→ Exercise
Check every line of the entries below for the word "百科全说", and copy the ones that have it.

[Dataset entries]

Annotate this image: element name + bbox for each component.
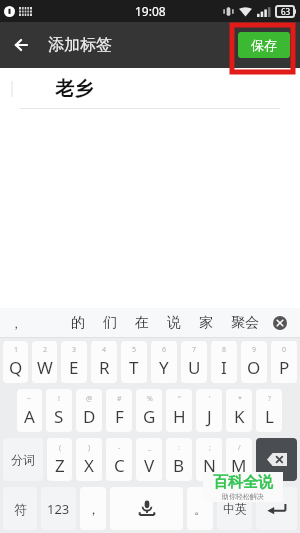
staticText: 聚会 (231, 314, 259, 332)
button[interactable]: 8 (211, 341, 237, 383)
button[interactable]: ) (76, 438, 102, 481)
staticText: - (118, 443, 121, 453)
staticText: " (178, 394, 181, 404)
button[interactable]: 2 (32, 341, 57, 383)
staticText: 分词 (11, 452, 35, 467)
button[interactable]: 们 (101, 311, 119, 335)
staticText: ' (209, 394, 211, 404)
staticText: 在 (135, 314, 149, 332)
staticText: V (144, 454, 155, 477)
button[interactable]: ' (196, 389, 222, 432)
staticText: 添加标签 (48, 35, 112, 55)
staticText: A (24, 405, 35, 428)
staticText: 家 (199, 314, 213, 332)
button[interactable]: 7 (181, 341, 207, 383)
staticText: L (265, 405, 274, 428)
button[interactable]: @ (76, 389, 102, 432)
button[interactable]: 符 (3, 487, 37, 530)
staticText: 们 (103, 314, 117, 332)
button[interactable]: 中英 (217, 487, 252, 530)
button[interactable]: " (166, 389, 192, 432)
button[interactable]: 百科全说 (203, 472, 283, 502)
button[interactable]: # (106, 389, 132, 432)
staticText: W (37, 356, 53, 379)
button[interactable]: ? (256, 389, 282, 432)
button[interactable]: 6 (151, 341, 177, 383)
staticText: R (99, 356, 110, 379)
button[interactable]: 5 (121, 341, 147, 383)
button[interactable]: ; (196, 438, 222, 481)
button[interactable]: 聚会 (229, 311, 261, 335)
staticText: @ (86, 394, 93, 404)
staticText: ? (268, 394, 272, 404)
staticText: 4 (102, 345, 107, 355)
button[interactable]: Enter (256, 487, 297, 530)
staticText: 中英 (223, 501, 247, 516)
button[interactable]: Backspace (256, 438, 297, 481)
staticText: ， (10, 316, 22, 331)
staticText: ! (58, 394, 60, 404)
staticText: Z (55, 454, 65, 477)
staticText: 1 (14, 345, 19, 355)
staticText: ) (88, 443, 91, 453)
button[interactable]: * (226, 389, 252, 432)
button[interactable]: 9 (241, 341, 267, 383)
staticText: 百科全说 (213, 473, 273, 492)
staticText: T (129, 356, 139, 379)
button[interactable]: 1 (3, 341, 28, 383)
staticText: S (54, 405, 64, 428)
staticText: ， (87, 501, 100, 517)
staticText: 3 (72, 345, 77, 355)
button[interactable]: Back (0, 23, 44, 67)
staticText: ( (59, 443, 62, 453)
staticText: E (69, 356, 79, 379)
button[interactable]: Space / Voice input (110, 487, 183, 530)
staticText: % (147, 394, 153, 404)
staticText: H (173, 405, 186, 428)
button[interactable]: 说 (165, 311, 183, 335)
button[interactable]: % (136, 389, 162, 432)
button[interactable]: 家 (197, 311, 215, 335)
staticText: G (143, 405, 156, 428)
button[interactable]: 分词 (3, 438, 43, 481)
staticText: X (84, 454, 94, 477)
staticText: F (115, 405, 124, 428)
staticText: Q (9, 356, 23, 379)
staticText: 123 (47, 500, 70, 518)
button[interactable]: Close suggestions (269, 312, 291, 334)
staticText: 6 (162, 345, 167, 355)
button[interactable]: : (166, 438, 192, 481)
staticText: # (117, 394, 122, 404)
button[interactable]: 的 (69, 311, 87, 335)
button[interactable]: 4 (91, 341, 117, 383)
staticText: ~ (27, 394, 32, 404)
button[interactable]: 123 (41, 487, 76, 530)
staticText: M (231, 454, 247, 477)
staticText: 的 (71, 314, 85, 332)
button[interactable]: 3 (61, 341, 87, 383)
button[interactable]: ~ (17, 389, 42, 432)
button[interactable]: - (106, 438, 132, 481)
staticText: J (207, 405, 212, 428)
button[interactable]: ( (47, 438, 72, 481)
staticText: I (221, 356, 227, 379)
button[interactable]: / (226, 438, 252, 481)
staticText: 19:08 (135, 3, 166, 19)
button[interactable]: _ (136, 438, 162, 481)
button[interactable]: ! (46, 389, 72, 432)
staticText: _ (148, 443, 152, 453)
staticText: * (238, 394, 242, 404)
staticText: 63 (281, 6, 291, 17)
staticText: P (279, 356, 290, 379)
staticText: N (203, 454, 216, 477)
staticText: D (83, 405, 96, 428)
staticText: B (173, 454, 185, 477)
button[interactable]: ， (80, 487, 106, 530)
button[interactable]: 在 (133, 311, 151, 335)
staticText: 符 (14, 501, 27, 517)
button[interactable]: 。 (187, 487, 213, 530)
staticText: Y (159, 356, 169, 379)
staticText: 7 (192, 345, 197, 355)
button[interactable]: 保存 (238, 32, 290, 58)
button[interactable]: 0 (271, 341, 297, 383)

→ The completed task
button[interactable]: 百科全说 (203, 472, 283, 502)
staticText: 百科全说 (213, 473, 273, 492)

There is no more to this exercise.